Write out every record below exactly as it appears, omitting the pictures.

(Stored data entries)
□ □ □ □ □ □ □
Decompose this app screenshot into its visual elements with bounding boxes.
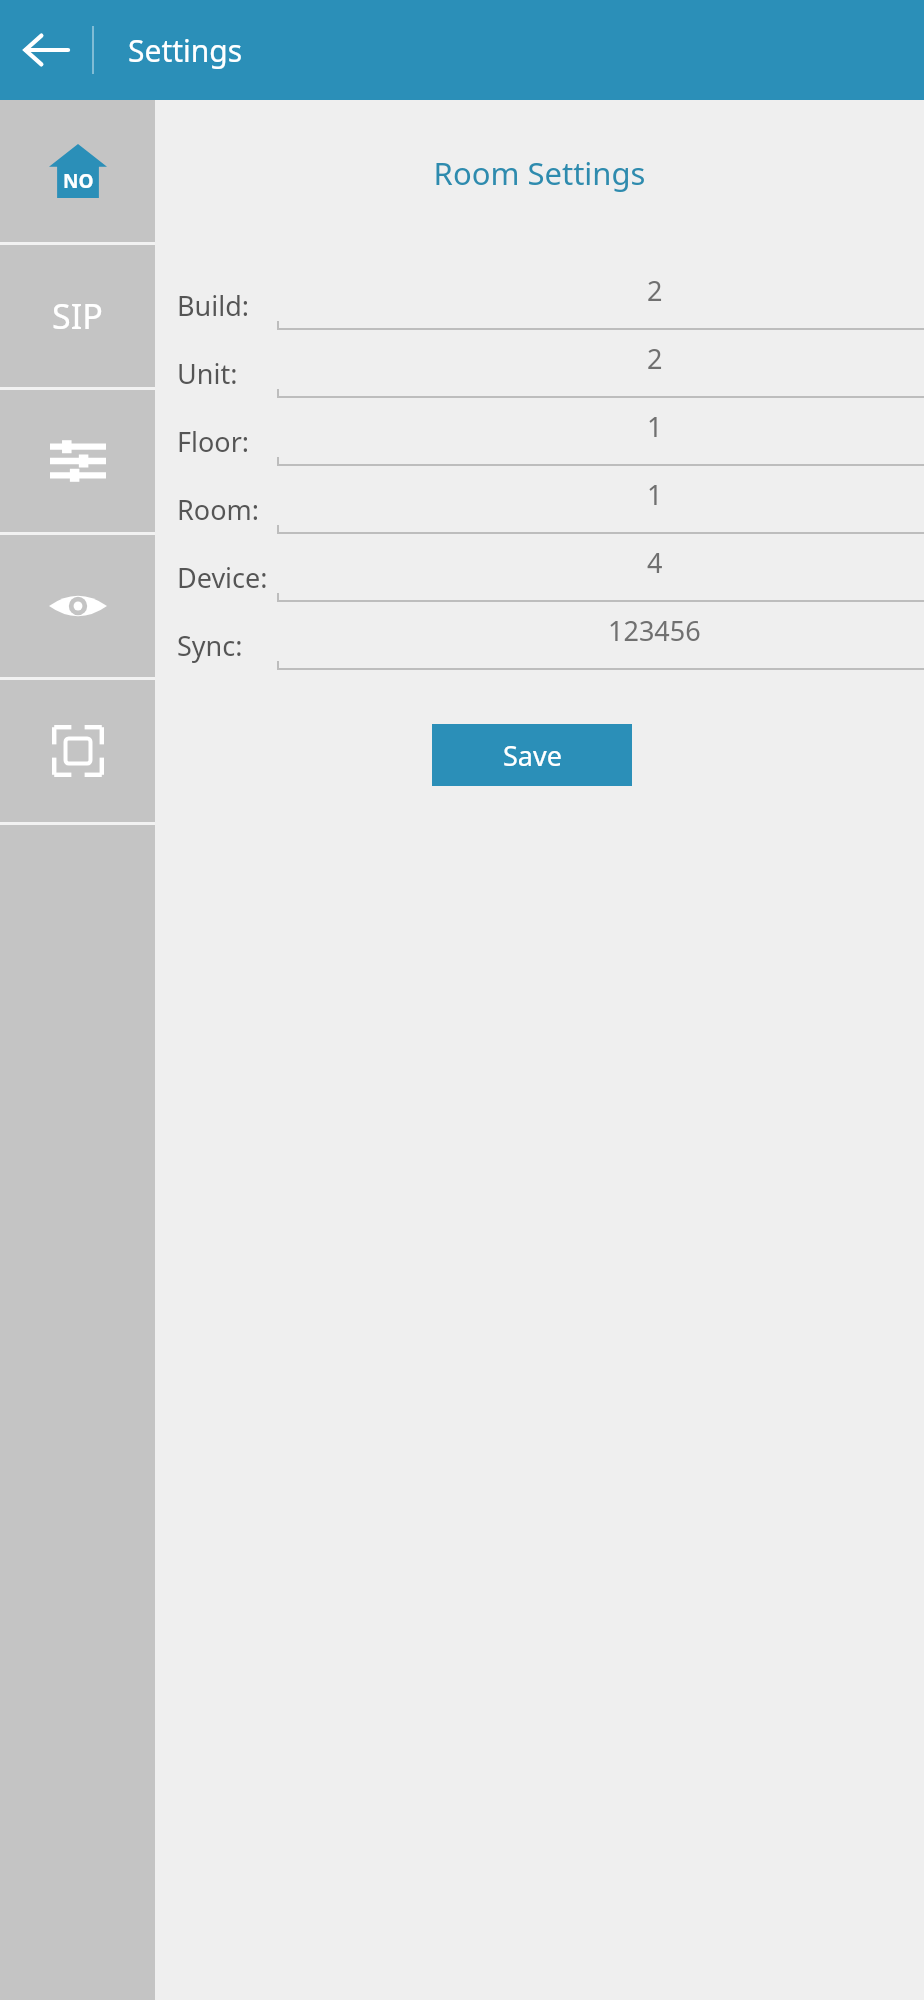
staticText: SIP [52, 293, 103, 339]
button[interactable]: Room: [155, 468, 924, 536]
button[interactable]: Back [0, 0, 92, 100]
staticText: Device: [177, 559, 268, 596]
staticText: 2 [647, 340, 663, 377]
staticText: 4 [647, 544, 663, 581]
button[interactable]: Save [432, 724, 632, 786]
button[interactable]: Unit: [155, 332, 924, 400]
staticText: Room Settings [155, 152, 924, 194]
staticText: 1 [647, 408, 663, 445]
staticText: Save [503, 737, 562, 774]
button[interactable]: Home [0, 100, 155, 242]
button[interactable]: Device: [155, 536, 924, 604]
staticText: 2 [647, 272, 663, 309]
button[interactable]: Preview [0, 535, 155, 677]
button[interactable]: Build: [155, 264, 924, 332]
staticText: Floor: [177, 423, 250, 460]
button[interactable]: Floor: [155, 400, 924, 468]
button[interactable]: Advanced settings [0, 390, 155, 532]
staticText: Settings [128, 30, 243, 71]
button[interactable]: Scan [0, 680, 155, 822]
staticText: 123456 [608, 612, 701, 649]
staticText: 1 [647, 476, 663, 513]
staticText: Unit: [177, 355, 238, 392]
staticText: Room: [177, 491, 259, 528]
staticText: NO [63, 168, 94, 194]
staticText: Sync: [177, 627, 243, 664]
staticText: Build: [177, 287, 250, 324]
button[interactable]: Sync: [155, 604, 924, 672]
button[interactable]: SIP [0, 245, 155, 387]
□ □ □ □ □ □ □
## TASK ANSWER
Decompose this app screenshot into its visual elements with bounding boxes.
staticText: SIP [52, 293, 103, 339]
button[interactable]: Room: [155, 468, 924, 536]
button[interactable]: Back [0, 0, 92, 100]
staticText: Device: [177, 559, 268, 596]
staticText: 2 [647, 340, 663, 377]
staticText: 4 [647, 544, 663, 581]
button[interactable]: Save [432, 724, 632, 786]
button[interactable]: Unit: [155, 332, 924, 400]
staticText: Room Settings [155, 152, 924, 194]
staticText: 1 [647, 408, 663, 445]
staticText: Save [503, 737, 562, 774]
button[interactable]: Home [0, 100, 155, 242]
button[interactable]: Device: [155, 536, 924, 604]
staticText: 2 [647, 272, 663, 309]
button[interactable]: Preview [0, 535, 155, 677]
button[interactable]: Build: [155, 264, 924, 332]
staticText: Floor: [177, 423, 250, 460]
button[interactable]: Floor: [155, 400, 924, 468]
button[interactable]: Advanced settings [0, 390, 155, 532]
staticText: Settings [128, 30, 243, 71]
button[interactable]: Scan [0, 680, 155, 822]
staticText: 123456 [608, 612, 701, 649]
staticText: 1 [647, 476, 663, 513]
staticText: Unit: [177, 355, 238, 392]
staticText: Room: [177, 491, 259, 528]
staticText: NO [63, 168, 94, 194]
staticText: Sync: [177, 627, 243, 664]
staticText: Build: [177, 287, 250, 324]
button[interactable]: Sync: [155, 604, 924, 672]
button[interactable]: SIP [0, 245, 155, 387]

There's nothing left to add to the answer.